1/2 cup hot water
3 cups Basmati rice
4 tablespoons olive oil
3 teaspoons kosher salt
2 cups shredded carrots
Avocado or vegetable oil for frying
1 onion, finely diced
1/3 cup sliced almonds
1/3 cup raw pistachios
1/3 cup barberries
1/3 cup golden raisins
1/3 cup candied orange peel
- Place a pinch of saffron strands in a bowl and cover with hot water., then set aside to steep.
- Place rice in a large bowl and cover with cold water. Rinse four to five times until the water is fairly clear.
- Cover the rice with cold water and soak for at least one hour.
- Drain water from rice and place in a large pot.
- Pour enough water over the rice, so that the water is at least 1 inch above the rice.
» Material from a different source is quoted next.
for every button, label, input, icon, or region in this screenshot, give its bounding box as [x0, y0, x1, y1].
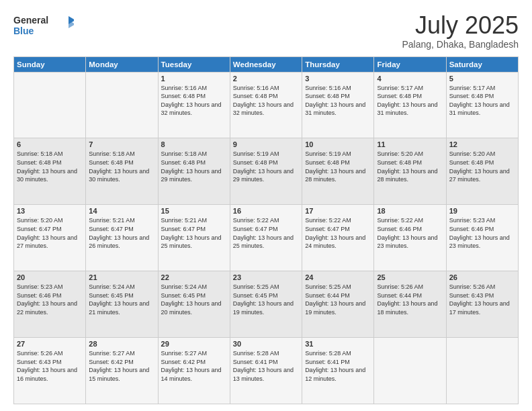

- Add kosher salt and olive oil and bring the rice to a boil, stirring occasionally.
- When all the water has been absorbed, reduce the heat to low.
- Fluff the rice, then add the shredded carrots onto the rice.
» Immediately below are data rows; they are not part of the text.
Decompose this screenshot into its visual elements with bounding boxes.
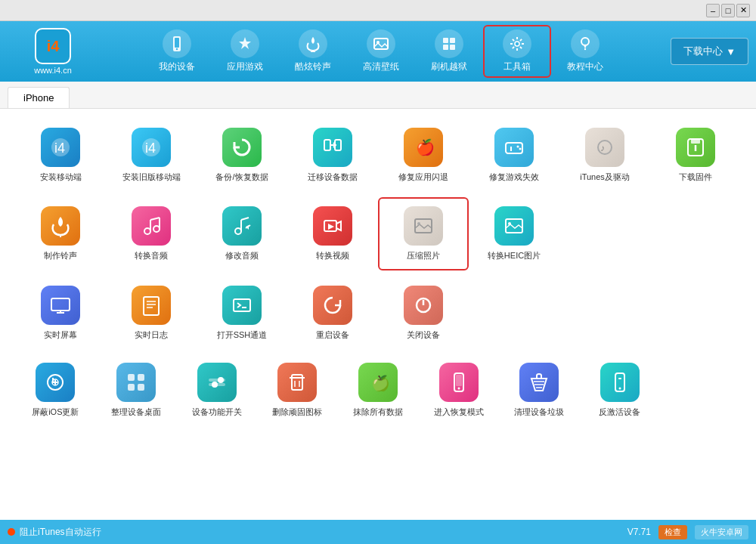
tool-label: 安装移动端 [40, 172, 82, 182]
tool-install-app[interactable]: i4 安装移动端 [15, 120, 106, 190]
tool-video-convert[interactable]: 转换视频 [287, 197, 378, 270]
header: i4 www.i4.cn 我的设备 应用游戏 酷炫铃声 [0, 21, 756, 82]
tool-row-4: 屏蔽iOS更新 整理设备桌面 设备功能开关 删除顽固图标 🍏 抹除所有数据 [15, 355, 741, 425]
tool-feature-toggle[interactable]: 设备功能开关 [176, 355, 257, 425]
organize-desktop-icon [116, 363, 156, 402]
nav-item-ringtones[interactable]: 酷炫铃声 [279, 25, 347, 78]
tab-bar: iPhone [0, 82, 756, 109]
tool-migrate[interactable]: 迁移设备数据 [287, 120, 378, 190]
nav-item-label: 教程中心 [567, 60, 603, 73]
wallpaper-icon [367, 29, 395, 58]
tool-block-update[interactable]: 屏蔽iOS更新 [15, 355, 96, 425]
tool-ssh[interactable]: 打开SSH通道 [197, 278, 287, 348]
tool-itunes[interactable]: ♪ iTunes及驱动 [559, 120, 650, 190]
logo-area: i4 www.i4.cn [8, 28, 98, 75]
nav-item-label: 刷机越狱 [431, 60, 467, 73]
title-bar: – □ ✕ [0, 0, 756, 21]
svg-rect-10 [450, 45, 455, 50]
tool-reboot[interactable]: 重启设备 [287, 278, 378, 348]
partner-logo: 火牛安卓网 [695, 525, 748, 539]
tool-shutdown[interactable]: 关闭设备 [378, 278, 469, 348]
tool-label: 反激活设备 [599, 406, 640, 417]
tool-label: 整理设备桌面 [111, 406, 161, 417]
close-button[interactable]: ✕ [736, 4, 750, 17]
feature-toggle-icon [197, 363, 237, 402]
svg-text:i4: i4 [145, 141, 156, 156]
itunes-icon: ♪ [585, 128, 624, 167]
svg-rect-61 [138, 384, 144, 391]
compress-photo-icon [404, 206, 443, 246]
tool-label: 实时屏幕 [44, 329, 77, 340]
download-icon: ▼ [726, 46, 736, 57]
svg-rect-9 [443, 45, 448, 50]
tool-fix-app[interactable]: 🍎 修复应用闪退 [378, 120, 469, 190]
check-update-button[interactable]: 检查 [658, 525, 687, 539]
tool-label: 安装旧版移动端 [122, 172, 181, 182]
svg-point-42 [417, 222, 420, 225]
svg-rect-19 [324, 140, 330, 150]
tool-heic-convert[interactable]: 转换HEIC图片 [469, 197, 559, 270]
svg-rect-73 [456, 375, 462, 386]
svg-line-35 [150, 218, 160, 220]
nav-item-tutorials[interactable]: 教程中心 [551, 25, 619, 78]
tool-recovery[interactable]: 进入恢复模式 [418, 355, 499, 425]
tool-screen[interactable]: 实时屏幕 [15, 278, 106, 348]
tool-label: 迁移设备数据 [308, 172, 358, 182]
svg-marker-40 [328, 224, 334, 230]
tool-label: 实时日志 [135, 329, 168, 340]
nav-item-label: 工具箱 [503, 60, 531, 73]
svg-rect-58 [128, 374, 135, 381]
tool-deactivate[interactable]: 反激活设备 [580, 355, 661, 425]
nav-item-my-device[interactable]: 我的设备 [143, 25, 211, 78]
install-app-icon: i4 [41, 128, 80, 167]
tool-firmware[interactable]: 下载固件 [650, 120, 741, 190]
shutdown-icon [404, 286, 443, 325]
tool-organize-desktop[interactable]: 整理设备桌面 [96, 355, 177, 425]
ringtones-icon [299, 29, 327, 58]
version-label: V7.71 [627, 527, 651, 537]
delete-stubborn-icon [277, 363, 317, 402]
apps-icon [231, 29, 259, 58]
restore-button[interactable]: □ [721, 4, 735, 17]
tool-label: 重启设备 [316, 329, 349, 340]
tool-label: 关闭设备 [407, 329, 440, 340]
svg-point-32 [153, 226, 160, 232]
tool-clean-junk[interactable]: 清理设备垃圾 [499, 355, 580, 425]
tool-label: 打开SSH通道 [217, 329, 268, 340]
svg-point-74 [457, 387, 460, 389]
svg-rect-60 [128, 384, 135, 391]
tool-label: 转换HEIC图片 [488, 250, 541, 261]
clean-junk-icon [519, 363, 559, 402]
deactivate-icon [600, 363, 640, 402]
tool-audio-convert[interactable]: 转换音频 [106, 197, 197, 270]
tool-install-old-app[interactable]: i4 安装旧版移动端 [106, 120, 197, 190]
tool-delete-stubborn[interactable]: 删除顽固图标 [257, 355, 338, 425]
nav-item-jailbreak[interactable]: 刷机越狱 [415, 25, 483, 78]
tool-backup[interactable]: 备份/恢复数据 [197, 120, 287, 190]
download-center-button[interactable]: 下载中心 ▼ [671, 38, 748, 65]
tool-fix-game[interactable]: 修复游戏失效 [469, 120, 559, 190]
tool-compress-photo[interactable]: 压缩照片 [378, 197, 469, 270]
svg-rect-8 [450, 38, 455, 43]
toolbox-icon [503, 29, 531, 58]
tool-label: iTunes及驱动 [580, 172, 630, 182]
svg-rect-1 [175, 38, 179, 48]
heic-convert-icon [494, 206, 534, 246]
status-dot [8, 528, 15, 536]
tool-ringtone-make[interactable]: 制作铃声 [15, 197, 106, 270]
nav-item-toolbox[interactable]: 工具箱 [483, 25, 551, 78]
svg-point-14 [584, 48, 585, 50]
svg-point-12 [581, 38, 589, 45]
nav-item-apps[interactable]: 应用游戏 [211, 25, 279, 78]
minimize-button[interactable]: – [706, 4, 720, 17]
status-left: 阻止iTunes自动运行 [8, 526, 101, 539]
tool-label: 屏蔽iOS更新 [32, 406, 79, 417]
nav-item-wallpaper[interactable]: 高清壁纸 [347, 25, 415, 78]
tool-audio-edit[interactable]: 修改音频 [197, 197, 287, 270]
svg-text:i4: i4 [54, 141, 65, 156]
tab-iphone[interactable]: iPhone [8, 87, 70, 108]
tool-erase[interactable]: 🍏 抹除所有数据 [338, 355, 419, 425]
svg-point-65 [212, 382, 218, 388]
jailbreak-icon [435, 29, 463, 58]
tool-log[interactable]: 实时日志 [106, 278, 197, 348]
- Pour the saffron water over the carrots, cover with a dish towel or paper towel and a tight fitting lid. Let steam for 25-30 minutes.
- In a frying pan, warm oil over medium heat, then add onions and sauté until caramelized. Then set aside.
- In the same frying pan, toast the almonds and pistachios over low heat. Then set aside.
- Warm a little oil to the frying pan and set over medium heat. Add raisins and barberries and sauté lightly. Set aside.
- Add orange peels to the frypan and sauté lightly. Set aside.
- Place hot rice on a large serving platter and arrange onions, almonds, pistachios, barberries, raisins and orange peel in a pretty pattern.